My God! nothing but thine upbearing arms at that moment kept me from eternal annihilation. In stony horror I sat dumb.
After the Angel of Destiny took back his book and shut it with the echo of doom, I know not what time elapsed while I dwelt in that unfathomable abyss of despair. I saw Eternity, like a chariot out of which I had fallen, roll out of sight upon the bowed and smoking clouds to leave me, a creature of perdition, in an inanity of space and out of the successions of duration. Familiar faces were around me, yet the thought of obtaining relief from them never crossed my mind.

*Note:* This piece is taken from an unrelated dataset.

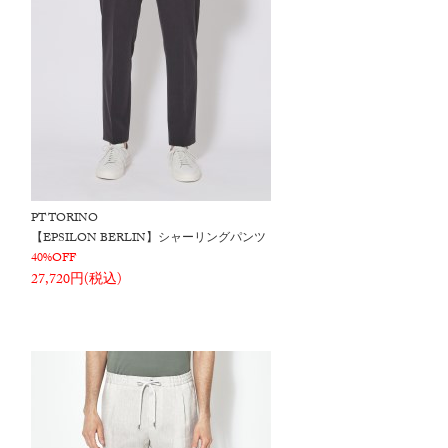
PT TORINO
【EPSILON BERLIN】シャーリングパンツ
40%OFF
27,720円(税込)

They were powerless to help a sufferer of the immortal pangs.
If, as I sat at the table, a cauldron of boiling lead had been brought in and set beside me, I would have leaped into it with exultant haste, to divert my mind from spiritual to physical sufferings. Through a period which the hashish-eater alone can know, I sat speechlessly beside my friend.
Suddenly upon the opposite wall appeared a cross, and Christ the Merciful was nailed thereon. I sprang from my seat; I rushed toward him; I embraced his knees; I looked intensely into his face in voiceless entreaty. That sad face sweetly smiled upon me, and I saw that my unspoken prayer was granted. Through my soul, as through a porous film, swept a wind of balm, and left it clean. The voice that had attended me through all past journeyings, now changed from stern upbraiding to unimaginable love, spoke gently, “By the breath of the Spirit thine iniquities are borne utterly away.” To colossal agonies peace as great succeeded, and, thus sustained, I returned to my room.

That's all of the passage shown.